Stan sighed, exhaling what sounded like a day’s worth of sighs. He was not the most patient medical examiner when it came to explanations. Maggie got the impression he would post No Visitors signs if allowed. They eased the body back. And Stan turned around to peel off his gloves and begin his hand-washing ritual again.
“It’s called livor mortis, or the bruising of death,” Maggie said when it was obvious Stan wasn’t going to answer.
She watched and waited for him to stop her. Instead, he nodded for her to continue. “When the heart stops pumping, the blood stops circulating. All the red cells are literally pulled by the force of gravity to the lowest area, usually the area of the body that’s in contact with the ground. The blood cells start breaking down and separating into the muscle tissue. After about two hours, the entire area looks like this, sort of one big reddish bruise. That is, if the body hasn’t been moved.”
“Wow!” Maggie could feel Racine staring at her. “Does that mean she died sitting up?”
Maggie hadn’t thought about it before, but Racine was probably right. Why would the killer have positioned the girl’s body while she was still alive? Without asking, she looked to Stan for him to confirm or deny Racine’s observation. As the silence stretched out, he
finally realized they were waiting for him to respond. He turned around, tugging on a fresh pair of gloves.
“My early guesstimate would be, yes. I’m curious, though. She has almost a pinkish-red tint to her. I’ll need to have toxicology check for any poisons.”
“Poisons?” Racine attempted another of her nervous laughs. “Stan, this kid was obviously strangled.”
“Really, Detective? You believe that to be obvious, do you?”
“Well, maybe not entirely obvious.”
Stan took this opportunity to choose a scalpel from the tray of instruments, and Racine’s eyes grew wide. Maggie knew they had reached that moment Racine had been dreading since she arrived. Stan started the Y incision.
“Wait.” Maggie stopped him, but it wasn’t to save Racine. There was something she wanted to check, now curious. If the girl had still been alive when sitting up, maybe strangulation wasn’t the cause of death. “Do you mind if we take a look at the ligature marks on her neck first?”
“Fine. Let’s take a look at the ligature marks on her neck first.” Wenhoff sighed again and set the scalpel aside, purposely clanking it against the other metal instruments.
Maggie knew he was doing his best to restrain his impatience, though his pudgy face betrayed him with its unnatural shade of red.
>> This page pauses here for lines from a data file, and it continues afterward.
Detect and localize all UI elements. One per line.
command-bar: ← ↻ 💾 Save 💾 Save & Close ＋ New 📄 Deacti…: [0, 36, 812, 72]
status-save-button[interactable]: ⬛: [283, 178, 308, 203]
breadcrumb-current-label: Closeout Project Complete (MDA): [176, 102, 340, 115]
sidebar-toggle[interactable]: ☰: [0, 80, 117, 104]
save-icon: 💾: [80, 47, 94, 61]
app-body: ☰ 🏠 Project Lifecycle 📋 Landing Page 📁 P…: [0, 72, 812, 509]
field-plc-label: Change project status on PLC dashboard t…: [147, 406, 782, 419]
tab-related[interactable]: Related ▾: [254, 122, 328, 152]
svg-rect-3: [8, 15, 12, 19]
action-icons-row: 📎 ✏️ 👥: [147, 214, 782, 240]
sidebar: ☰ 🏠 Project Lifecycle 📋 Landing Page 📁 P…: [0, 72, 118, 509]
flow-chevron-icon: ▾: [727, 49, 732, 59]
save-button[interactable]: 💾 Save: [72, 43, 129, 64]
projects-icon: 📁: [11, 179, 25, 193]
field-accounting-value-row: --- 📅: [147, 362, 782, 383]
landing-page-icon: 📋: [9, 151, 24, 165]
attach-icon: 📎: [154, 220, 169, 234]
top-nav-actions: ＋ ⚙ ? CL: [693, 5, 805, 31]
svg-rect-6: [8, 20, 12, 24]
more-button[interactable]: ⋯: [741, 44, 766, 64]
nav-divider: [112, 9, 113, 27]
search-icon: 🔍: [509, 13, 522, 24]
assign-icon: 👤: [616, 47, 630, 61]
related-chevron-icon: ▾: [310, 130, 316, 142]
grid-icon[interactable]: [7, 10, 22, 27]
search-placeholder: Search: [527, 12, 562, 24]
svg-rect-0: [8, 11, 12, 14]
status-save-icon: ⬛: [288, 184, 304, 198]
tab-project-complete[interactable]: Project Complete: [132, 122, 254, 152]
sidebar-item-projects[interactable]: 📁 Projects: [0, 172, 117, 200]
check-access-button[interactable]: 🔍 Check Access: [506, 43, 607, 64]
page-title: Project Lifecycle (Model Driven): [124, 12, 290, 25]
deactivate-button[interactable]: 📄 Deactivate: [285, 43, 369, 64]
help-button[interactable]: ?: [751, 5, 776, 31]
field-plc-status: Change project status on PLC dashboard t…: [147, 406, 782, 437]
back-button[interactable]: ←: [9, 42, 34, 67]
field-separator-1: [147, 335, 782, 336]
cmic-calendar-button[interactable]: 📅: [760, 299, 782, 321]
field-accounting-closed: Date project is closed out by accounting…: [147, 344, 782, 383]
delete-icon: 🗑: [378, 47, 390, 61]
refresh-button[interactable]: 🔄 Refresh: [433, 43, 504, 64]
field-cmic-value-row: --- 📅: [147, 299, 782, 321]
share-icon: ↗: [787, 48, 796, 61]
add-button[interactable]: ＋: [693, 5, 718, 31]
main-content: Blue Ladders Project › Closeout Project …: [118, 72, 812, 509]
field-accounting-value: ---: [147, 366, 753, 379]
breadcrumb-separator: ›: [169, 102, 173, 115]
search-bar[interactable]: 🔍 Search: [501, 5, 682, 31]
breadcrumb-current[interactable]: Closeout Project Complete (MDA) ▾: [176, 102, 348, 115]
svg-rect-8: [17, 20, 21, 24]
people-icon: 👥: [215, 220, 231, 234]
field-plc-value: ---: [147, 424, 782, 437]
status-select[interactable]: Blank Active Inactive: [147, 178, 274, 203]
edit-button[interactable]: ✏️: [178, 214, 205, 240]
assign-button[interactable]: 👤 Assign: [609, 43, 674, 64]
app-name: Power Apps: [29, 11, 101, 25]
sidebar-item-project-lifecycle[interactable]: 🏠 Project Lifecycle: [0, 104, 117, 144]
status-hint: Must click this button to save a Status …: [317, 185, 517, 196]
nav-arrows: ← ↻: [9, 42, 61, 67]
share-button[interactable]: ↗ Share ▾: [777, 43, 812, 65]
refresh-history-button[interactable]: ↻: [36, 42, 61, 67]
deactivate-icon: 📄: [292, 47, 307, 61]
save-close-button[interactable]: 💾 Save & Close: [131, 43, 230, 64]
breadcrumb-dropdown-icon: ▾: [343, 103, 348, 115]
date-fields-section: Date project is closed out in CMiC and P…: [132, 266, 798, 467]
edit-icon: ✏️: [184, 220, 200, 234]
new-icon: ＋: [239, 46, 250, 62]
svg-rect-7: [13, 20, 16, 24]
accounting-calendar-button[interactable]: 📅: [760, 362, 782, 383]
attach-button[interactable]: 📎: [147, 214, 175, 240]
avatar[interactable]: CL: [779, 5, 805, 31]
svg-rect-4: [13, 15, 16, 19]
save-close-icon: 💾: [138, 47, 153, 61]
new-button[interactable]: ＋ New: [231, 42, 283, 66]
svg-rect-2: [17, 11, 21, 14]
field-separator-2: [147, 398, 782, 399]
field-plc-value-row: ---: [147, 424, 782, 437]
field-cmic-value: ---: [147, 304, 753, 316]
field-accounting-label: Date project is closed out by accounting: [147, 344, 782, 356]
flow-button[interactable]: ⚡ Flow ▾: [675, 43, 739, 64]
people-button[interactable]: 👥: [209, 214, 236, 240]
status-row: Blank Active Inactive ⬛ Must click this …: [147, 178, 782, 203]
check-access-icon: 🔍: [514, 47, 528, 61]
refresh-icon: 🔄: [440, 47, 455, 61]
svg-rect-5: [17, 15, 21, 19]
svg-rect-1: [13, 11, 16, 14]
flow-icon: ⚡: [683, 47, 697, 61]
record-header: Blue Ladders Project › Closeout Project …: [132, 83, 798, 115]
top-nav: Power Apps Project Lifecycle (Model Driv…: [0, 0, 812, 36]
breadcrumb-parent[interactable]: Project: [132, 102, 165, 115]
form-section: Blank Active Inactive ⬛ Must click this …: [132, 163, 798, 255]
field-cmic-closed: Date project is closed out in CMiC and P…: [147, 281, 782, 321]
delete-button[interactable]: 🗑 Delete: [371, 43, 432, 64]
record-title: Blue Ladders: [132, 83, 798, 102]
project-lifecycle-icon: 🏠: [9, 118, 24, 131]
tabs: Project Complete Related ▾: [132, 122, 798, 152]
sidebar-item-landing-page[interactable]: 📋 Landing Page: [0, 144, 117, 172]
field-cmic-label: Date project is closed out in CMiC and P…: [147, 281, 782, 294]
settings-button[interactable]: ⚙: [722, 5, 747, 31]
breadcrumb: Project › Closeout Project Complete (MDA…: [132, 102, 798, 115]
Sweat beads filled his receding hairline. He was used to doing things his own way and his audiences keeping their mouths shut. That he humored her at all, Maggie regarded as Stan’s ultimate show of respect. Now he stepped aside, giving her permission to proceed.
“So there was nothing left at the scene that could have been used as a ligature?” Maggie asked Tully while she searched the countertops.
This time she saw him check with Racine, and she was the one to answer. “Nothing. The girl wasn’t even wearing panty hose. The purse strap was found intact and clean. Whatever he used, he took with him.”
Maggie found what she was looking for and grabbed the tape dispenser from a desk in the corner. She peeled off her gloves so she could handle the tape, then ripped off a piece, holding each end carefully.